Mytrendingstories suggests tips on how to avoid scams 2021? The not-so-sweet tweet (It’s a real long shot): How it works: You get a “tweet” from a Twitter follower, raving about a contest for a free iPad or some other expensive prize: “Just click on the link to learn more.” What’s really going on: The link downloads a “bot” (software robot), adding your computer to a botnet of “zombies” that scammers use to send spam email. The big picture: Scammers are taking advantage of URL-shortening services that allow Twitter users to share links that would otherwise be longer than the 140-character maximum for a tweet. These legitimate services break down a huge URL to ten or 15 characters. But when users can’t see the actual URL, it’s easy for bad guys to post malicious links. Avoidance maneuver: Before clicking on a Twitter link from a follower you don’t know, check out his profile, says Josh George, a website entrepreneur in Vancouver, Washington, who follows online scams. “If he’s following hundreds of thousands of people and nobody is following him, it’s a bot,” he says—a good tip to keep in mind for how to protect yourself online and avoid being scammed.
News by MyTrendingStories blogging platform: Skimming is the act of stealing information directly from the card itself. Skimmers can be placed on card readers in public locations like a gas pump or ATM. Card skimmers have only gotten more sophisticated over the years. With new technology, criminals have shifted to using card shimmers. Shimmers are paper-thin devices that are jammed into a card reader, usually at an ATM or gas pump, to steal the data from a chip card. A shimmer is hard to see with the naked eye, but a telltale sign of a shimmer is a feeling of tightness when sliding the card in-and-out of the reader. If there is unusual friction, even slightly, there may be a shimmer in the ATM or gas pump. If you suspect shimming is happening at an ATM or gas pump, report the incident to the establishment and replace your debit or credit card. It’s also a good idea to cup one hand over the other when typing in your PIN at an ATM or gas pump. See even more details on mytrendingstories scams.
mytrendingstories.com anti-scam tips: The old phrase “If it seems too good to be true, it probably is” certainly applies to shopping online. Fake retail websites aim to steal your hard-earned money by pretending to be legitimate. Pay attention to these red flags when shopping online. How can you protect yourself from these phony sites? Use Google’s Transparency tool to check site status or the BBB’s Scam Tracker. Only purchase items online using a secured network Confirm that the web address begins with “HTTPS,” – the ‘s’ stands for secure.
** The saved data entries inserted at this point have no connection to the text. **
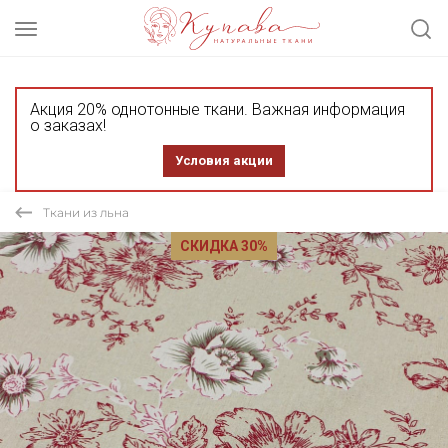
Акция 20% однотонные ткани. Важная информация
о заказах!
Условия акции
Ткани из льна
СКИДКА 30%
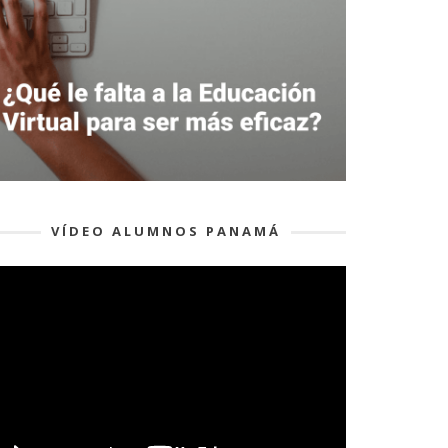
VÍDEO ALUMNOS PANAMÁ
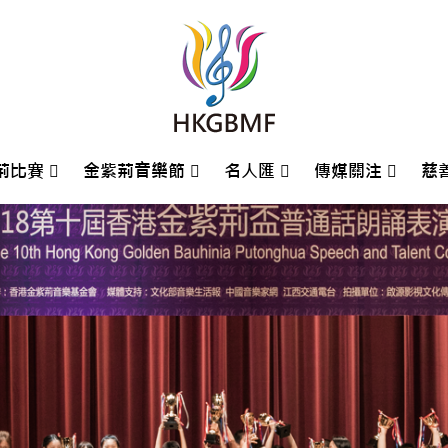
荊比賽
金紫荊音樂節
名人匯
傳媒關注
慈
荊國際鋼琴大賽
5鋼琴大賽回顧
4鋼琴大賽回顧
3鋼琴大賽回顧
2鋼琴大賽回顧
1鋼琴大賽回顧
9鋼琴大賽回顧
8鋼琴大賽回顧
7鋼琴大賽回顧
6鋼琴大賽回顧
5鋼琴大賽回顧
4鋼琴大賽回顧
2鋼琴大賽回顧
0鋼琴大賽回顧
金紫荊盃普通話朗誦比賽
金紫荊盃普通話朗誦比賽
金紫荊盃普通話朗誦比賽
金紫荊盃普通話朗誦比賽
金紫荊盃普通話朗誦比賽
金紫荊盃普通話朗誦比賽
金紫荊盃普通話朗誦比賽
金紫荊盃普通話朗誦比賽
金紫荊盃普通話朗誦比賽
比賽攻略場地指引
大會場刊Event Program
香港賽區入圍名單
比賽組別及報名資訊
2025金紫荊少年藝術家-鄧涵之鋼琴獨奏音樂會場刊
2025鋼琴大賽回顧
2024鋼琴大賽回顧
2023鋼琴大賽回顧
2022鋼琴大賽回顧
2021鋼琴大賽回顧
2019鋼琴大賽回顧
2018鋼琴大賽回顧
2017鋼琴大賽回顧
2016鋼琴大賽回顧
2015鋼琴大賽回顧
2014鋼琴大賽回顧
2012鋼琴大賽回顧
2010鋼琴大賽回顧
歷屆鋼琴大賽評判
歷屆朗誦大賽評判
金紫荊藝術家大獎獲獎者
2021金紫荊音樂節
2019金紫荊音樂節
Never store your card number in a browser, website, or mobile app. You’re probably familiar with phishing—fake emails that claim to come from legitimate companies—but have you heard of a similar tactic called smishing? Smishing is when fraudsters send text messages that seem urgent and indicate something is wrong. These texts typically ask you to click on a link or reply to resolve a serious situation. They may also promise gifts or offers in exchange for personal information. So how should you handle a text message that you think maybe spam?
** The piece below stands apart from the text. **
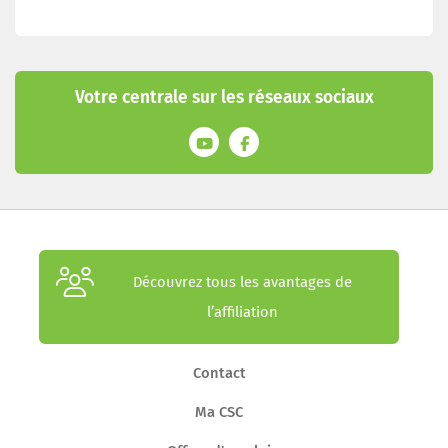
Votre centrale sur les réseaux sociaux
Découvrez tous les avantages de
l’affiliation
Contact
Ma CSC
MyTrendingStories teaches how to defeat scams: If you receive an email from a major shipping service such as FedEx claiming that your package is delayed or there is a problem with your order, this might be a phishing scam. Typically, this kind of email will ask you to click on a link for more details of the purported problem. But clicking the link can result in downloading malware that hackers use to take information from your computer. Rather than click on the link, you should visit the shipper’s website directly and use your tracking or order confirmation number to verify the status of your package, according to CNBC. Reputable retailers will typically have a summary of who they are in an “About Us” section where you can check out the company’s background, values and mission. Legitimate companies also typically have a “Contact Us” section where shoppers can send service complaints and questions. Find extra information at https://mytrendingstories.com/.
Warning. Beware LIAR Facebook & other ads implying Martin or MSE recommends ’em. Whether it’s Martin’s pic on PPI claims firm or boiler incentive ads, scam binary trading ads, or energy door-knockers using our name, they are all an attempt to leech off the hard-earned trust people have in us. Don’t touch the ads. See Martin’s video rant below. Every year, millions of people fall for scams sent through the post, by email, phone, text, in person or online. Don’t be fooled by professional-looking websites and marketing materials. Scammers are good at making their scams look authentic. If you’re asked to send money to someone you don’t know or have won a competition you didn’t even enter, stop! A perennial favourite is the email telling you you’re due a tax rebate. HMRC will never email or text you with this information, and have produced guidance on what’s genuine HMRC communication, and what’s fake. If you get a fake email, or a suspicious text message, voicemail or phone call either ignore it, or report it to HMRC.